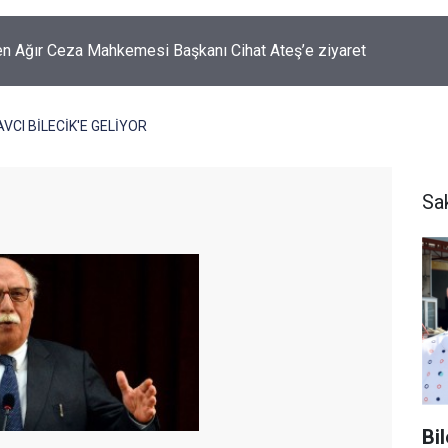
 Ağır Ceza Mahkemesi Başkanı Cihat Ateş’e ziyaret
VCI BİLECİK'E GELİYOR
Sa
Bi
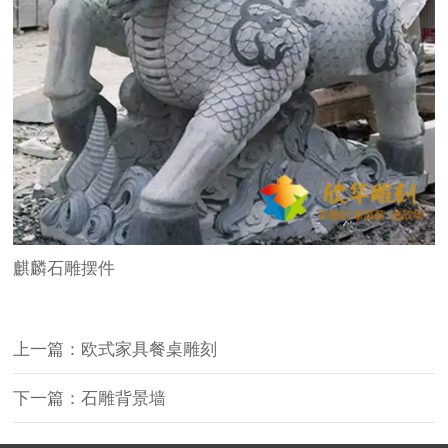
麒麟石雕摆件
上一篇：欧式家具餐桌雕刻
下一篇：石雕背景墙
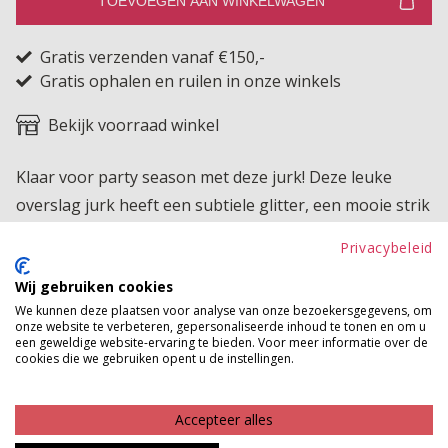
TOEVOEGEN AAN WINKELWAGEN
Gratis verzenden vanaf €150,-
Gratis ophalen en ruilen in onze winkels
Bekijk voorraad winkel
Klaar voor party season met deze jurk! Deze leuke
overslag jurk heeft een subtiele glitter, een mooie strik
aan de zijkant en ze valt op kniehoogte.
Privacybeleid
Product kenmerken
Wij gebruiken cookies
We kunnen deze plaatsen voor analyse van onze bezoekersgegevens, om
Betaalinformatie
onze website te verbeteren, gepersonaliseerde inhoud te tonen en om u
een geweldige website-ervaring te bieden. Voor meer informatie over de
cookies die we gebruiken opent u de instellingen.
MAAK JE LOOK COMPLEET
Accepteer alles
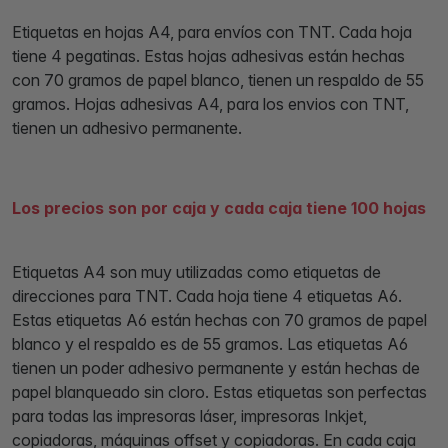
Etiquetas en hojas A4, para envíos con TNT. Cada hoja
tiene 4 pegatinas. Estas hojas adhesivas están hechas
con 70 gramos de papel blanco, tienen un respaldo de 55
gramos. Hojas adhesivas A4, para los envios con TNT,
tienen un adhesivo permanente.
Los precios son por caja y cada caja tiene 100 hojas
Etiquetas A4 son muy utilizadas como etiquetas de
direcciones para TNT. Cada hoja tiene 4 etiquetas A6.
Estas etiquetas A6 están hechas con 70 gramos de papel
blanco y el respaldo es de 55 gramos. Las etiquetas A6
tienen un poder adhesivo permanente y están hechas de
papel blanqueado sin cloro. Estas etiquetas son perfectas
para todas las impresoras láser, impresoras Inkjet,
copiadoras, máquinas offset y copiadoras. En cada caja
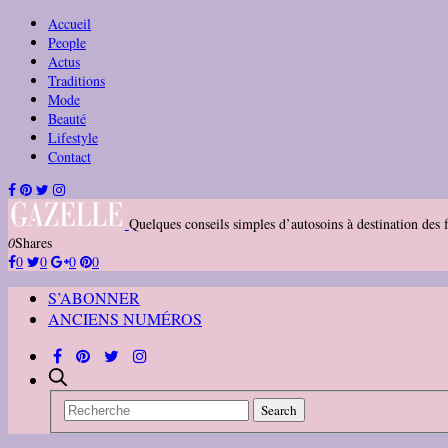
Accueil
People
Actus
Traditions
Mode
Beauté
Lifestyle
Contact
Quelques conseils simples d’autosoins à destination des
0
Shares
0
0
0
0
S’ABONNER
ANCIENS NUMÉROS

========

Go back to the listing above. Copy word for word the lines from the one with "tiene 4 pegatinas." through the one with "tienen un poder", and nothing more.

tiene 4 pegatinas. Estas hojas adhesivas están hechas
con 70 gramos de papel blanco, tienen un respaldo de 55
gramos. Hojas adhesivas A4, para los envios con TNT,
tienen un adhesivo permanente.
Los precios son por caja y cada caja tiene 100 hojas
Etiquetas A4 son muy utilizadas como etiquetas de
direcciones para TNT. Cada hoja tiene 4 etiquetas A6.
Estas etiquetas A6 están hechas con 70 gramos de papel
blanco y el respaldo es de 55 gramos. Las etiquetas A6
tienen un poder adhesivo permanente y están hechas de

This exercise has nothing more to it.